◆ ACTION ITEM
Copy each line of the entries that contains the word "lips".

[Collected data entries]
****************************************

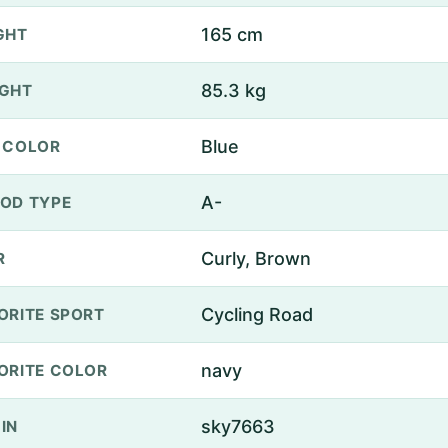
165 cm
GHT
85.3 kg
GHT
Blue
 COLOR
A-
OD TYPE
Curly, Brown
R
Cycling Road
ORITE SPORT
navy
ORITE COLOR
sky7663
IN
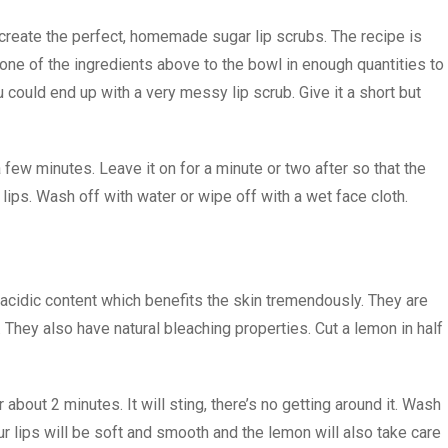
create the perfect, homemade sugar lip scrubs. The recipe is
one of the ingredients above to the bowl in enough quantities to
 could end up with a very messy lip scrub. Give it a short but
a few minutes. Leave it on for a minute or two after so that the
lips. Wash off with water or wipe off with a wet face cloth.
 acidic content which benefits the skin tremendously. They are
. They also have natural bleaching properties. Cut a lemon in half
bout 2 minutes. It will sting, there’s no getting around it. Wash
our lips will be soft and smooth and the lemon will also take care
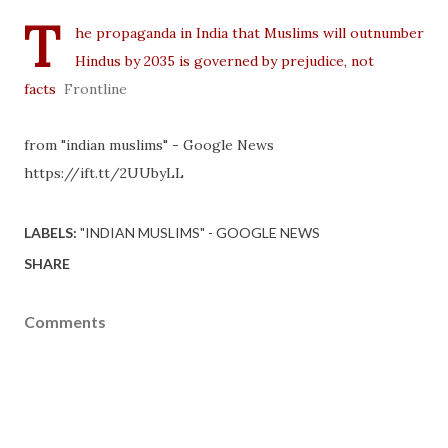
T
he propaganda in India that Muslims will outnumber
Hindus by 2035 is governed by prejudice, not
facts
Frontline
from "indian muslims" - Google News
https://ift.tt/2UUbyLL
LABELS:
"INDIAN MUSLIMS" - GOOGLE NEWS
SHARE
Comments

****************************************

◆ EXPECTED ANSWER
lips. Wash off with water or wipe off with a wet face cloth.
our lips will be soft and smooth and the lemon will also take care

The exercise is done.